While these algorithms have been around for over half a century, applying them to silica was impossible until recently, Driver said. The calculations were simply too labor-intensive. Even today, with the advent of more powerful supercomputers and fast algorithms that require less computer memory, the calculations still required using a number of the largest supercomputers in the United States.
As pressure increases with depth, the silica molecules crowd closer together, and the silicon atoms start coming into contact with oxygen atoms from neighboring molecules. Several structural transitions occur, with low-pressure forms surrounded by four oxygen atoms and higher-pressure forms surrounded by six. With even more pressure, the structure collapses into a very dense form of the mineral, which scientists call alpha-lead oxide.
It’s this form of silica that likely resides deep within the earth, in the lower part of the mantle, just above the planet’s core, Driver said.
When scientists try to interpret seismic signals from that depth, they have no direct way of knowing what form of silica they are dealing with. So they must simulate the behavior of different forms on computer, and then compare the results to the seismic data. The simulations rely on quantum mechanics.
In PNAS, Driver, his advisor John Wilkins, and their coauthors describe how they used a quantum mechanical method to design computer algorithms that would simulate the silica structures. When they did, they found that the behavior of the dense, alpha-lead oxide form of silica did not match up with any global seismic signal detected in the lower mantle.
This result indicates that the lower mantle is relatively devoid of silica, except perhaps in localized areas where oceanic plates have subducted, Driver explained.
Wilkins, Ohio Eminent Scholar and professor of physics at Ohio State, cited Driver’s determination and resourcefulness in making this study happen. The physicists used a method called quantum Monte Carlo (QMC), which was developed during atomic bomb research in World War II. To earn his doctorate, Driver worked to show that the method could be applied to studying minerals in the planet’s deep interior.

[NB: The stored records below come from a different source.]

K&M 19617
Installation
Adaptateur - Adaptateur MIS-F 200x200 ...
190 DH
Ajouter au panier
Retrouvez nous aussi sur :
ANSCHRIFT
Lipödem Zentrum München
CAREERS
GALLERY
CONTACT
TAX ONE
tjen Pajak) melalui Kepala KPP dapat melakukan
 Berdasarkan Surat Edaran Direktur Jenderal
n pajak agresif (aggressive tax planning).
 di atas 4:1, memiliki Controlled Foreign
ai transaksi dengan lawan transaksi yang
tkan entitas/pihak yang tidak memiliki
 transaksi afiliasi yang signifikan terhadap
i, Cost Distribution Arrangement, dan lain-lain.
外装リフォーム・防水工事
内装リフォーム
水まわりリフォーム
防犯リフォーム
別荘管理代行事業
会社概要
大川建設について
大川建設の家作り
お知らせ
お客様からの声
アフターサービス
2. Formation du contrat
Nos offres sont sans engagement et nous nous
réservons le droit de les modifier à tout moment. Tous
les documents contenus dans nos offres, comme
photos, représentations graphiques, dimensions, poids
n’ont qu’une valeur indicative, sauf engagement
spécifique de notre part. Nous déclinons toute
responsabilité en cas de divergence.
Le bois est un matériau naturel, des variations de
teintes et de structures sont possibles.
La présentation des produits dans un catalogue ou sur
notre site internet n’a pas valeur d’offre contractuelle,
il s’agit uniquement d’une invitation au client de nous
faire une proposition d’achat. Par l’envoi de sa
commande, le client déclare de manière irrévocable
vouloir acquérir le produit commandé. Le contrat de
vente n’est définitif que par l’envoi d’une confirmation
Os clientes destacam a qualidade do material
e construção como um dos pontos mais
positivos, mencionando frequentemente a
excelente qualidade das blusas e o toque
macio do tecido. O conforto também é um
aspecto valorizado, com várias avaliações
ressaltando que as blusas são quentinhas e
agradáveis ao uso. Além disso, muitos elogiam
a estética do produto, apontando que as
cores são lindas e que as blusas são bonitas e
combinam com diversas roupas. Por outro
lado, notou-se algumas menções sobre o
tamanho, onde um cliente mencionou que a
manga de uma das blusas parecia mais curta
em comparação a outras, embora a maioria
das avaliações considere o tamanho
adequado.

"This work demonstrates both the superb contributions a single graduate student can make, and that the quantum Monte Carlo method can compute nearly every property of a mineral over a wide range of pressure and temperatures,” Wilkins said. He added that the study will “stimulate a broader use of quantum Monte Carlo worldwide to address vital problems.”
While these algorithms have been around for over half a century, applying them to silica was impossible until recently, Driver said. The calculations were simply too labor-intensive.

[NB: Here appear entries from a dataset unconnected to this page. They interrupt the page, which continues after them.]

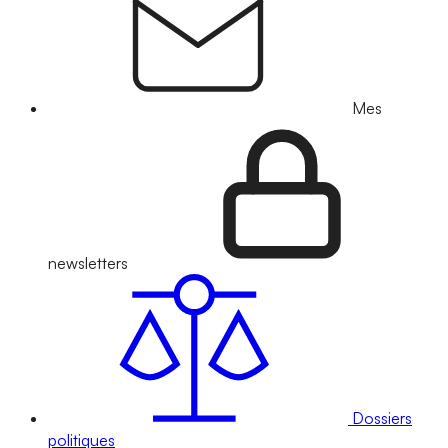
Mes
newsletters
Dossiers
politiques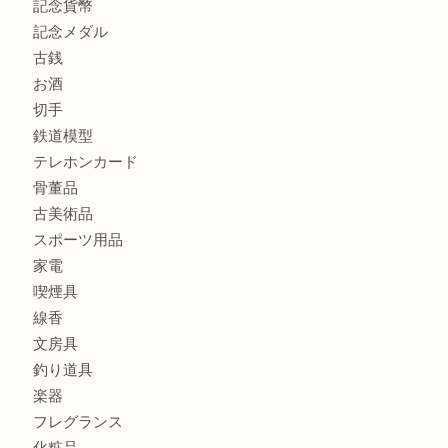
商品カテゴリ
全て
貴金属
宝石
金製品
銀製品
財布
バッグ
ブランド
時計
カメラ
食器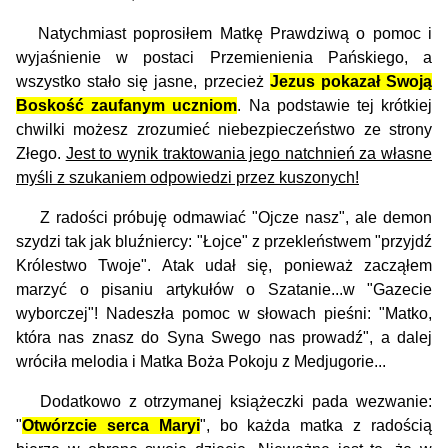
Natychmiast poprosiłem Matkę Prawdziwą o pomoc i
wyjaśnienie w postaci Przemienienia Pańskiego, a
wszystko stało się jasne, przecież
Jezus pokazał Swoją
Boskość zaufanym uczniom
. Na podstawie tej krótkiej
chwilki możesz zrozumieć niebezpieczeństwo ze strony
Złego.
Jest to wynik traktowania jego natchnień za własne
myśli z szukaniem odpowiedzi przez kuszonych!
Z radości próbuję odmawiać "Ojcze nasz", ale demon
szydzi tak jak bluźniercy: "Łojce" z przekleństwem "przyjdź
Królestwo Twoje". Atak udał się, ponieważ zacząłem
marzyć o pisaniu artykułów o Szatanie...w "Gazecie
wyborczej"! Nadeszła pomoc w słowach pieśni: "Matko,
która nas znasz do Syna Swego nas prowadź", a dalej
wróciła melodia i Matka Boża Pokoju z Medjugorie...
Dodatkowo z otrzymanej książeczki pada wezwanie:
"
Otwórzcie serca Maryi
", bo każda matka z radością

Even today, with the advent of more powerful supercomputers and fast algorithms that require less computer memory, the calculations still required using a number of the largest supercomputers in the United States, including the Ohio Supercomputer Center in Columbus.
“We used the equivalent of six million CPU hours or more, to model four different states of silica” Driver said.

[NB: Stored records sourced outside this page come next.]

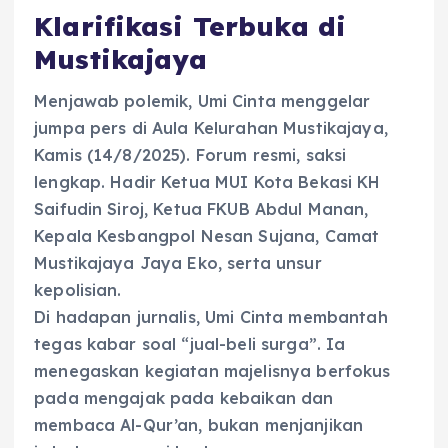
Klarifikasi Terbuka di
Mustikajaya
Menjawab polemik, Umi Cinta menggelar
jumpa pers di Aula Kelurahan Mustikajaya,
Kamis (14/8/2025). Forum resmi, saksi
lengkap. Hadir Ketua MUI Kota Bekasi KH
Saifudin Siroj, Ketua FKUB Abdul Manan,
Kepala Kesbangpol Nesan Sujana, Camat
Mustikajaya Jaya Eko, serta unsur
kepolisian.
Di hadapan jurnalis, Umi Cinta membantah
tegas kabar soal “jual-beli surga”. Ia
menegaskan kegiatan majelisnya berfokus
pada mengajak pada kebaikan dan
membaca Al-Qur’an, bukan menjanjikan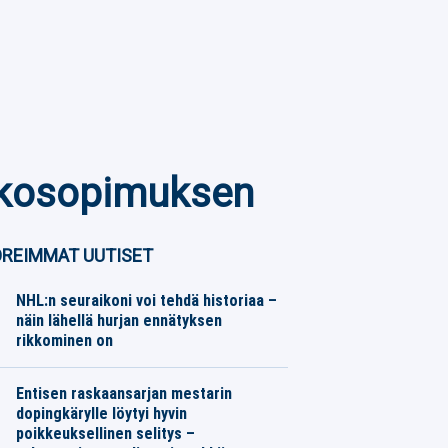
atkosopimuksen
REIMMAT UUTISET
NHL:n seuraikoni voi tehdä historiaa –
näin lähellä hurjan ennätyksen
rikkominen on
Jääkiekko
06.08.2026
Toimitus
Entisen raskaansarjan mestarin
dopingkärylle löytyi hyvin
poikkeuksellinen selitys –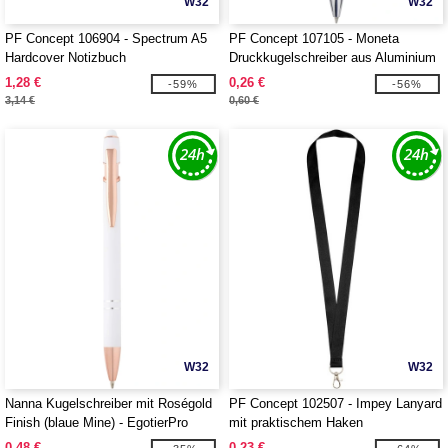
W32
W32
PF Concept 106904 - Spectrum A5
PF Concept 107105 - Moneta
Hardcover Notizbuch
Druckkugelschreiber aus Aluminium
1,28 €
0,26 €
-59%
-56%
3,14 €
0,60 €
W32
W32
Nanna Kugelschreiber mit Roségold
PF Concept 102507 - Impey Lanyard
Finish (blaue Mine) - EgotierPro
mit praktischem Haken
107974
0,48 €
0,23 €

He and his colleagues expect that quantum Monte Carlo will be used more often in materials science in the future, as the next generation of computers goes online.
Coauthors on the paper included Ronald Cohen of the Carnegie Institution of Washington; Zhigang Wu of the Colorado School of Mines; Burkhard Militzer of the University of California, Berkeley; and Pablo López Ríos, Michael Towler, and Richard Needs of the University of Cambridge.
This research was funded by the National Science Foundation and the Department of Energy. Computing resources were provided by the National Center for Atmospheric Research, the National Energy Research Scientific Computing Center, the National Center for Supercomputing Applications, the Computational Center for Nanotechnology Innovations, the TeraGrid, and the Ohio Supercomputer Center.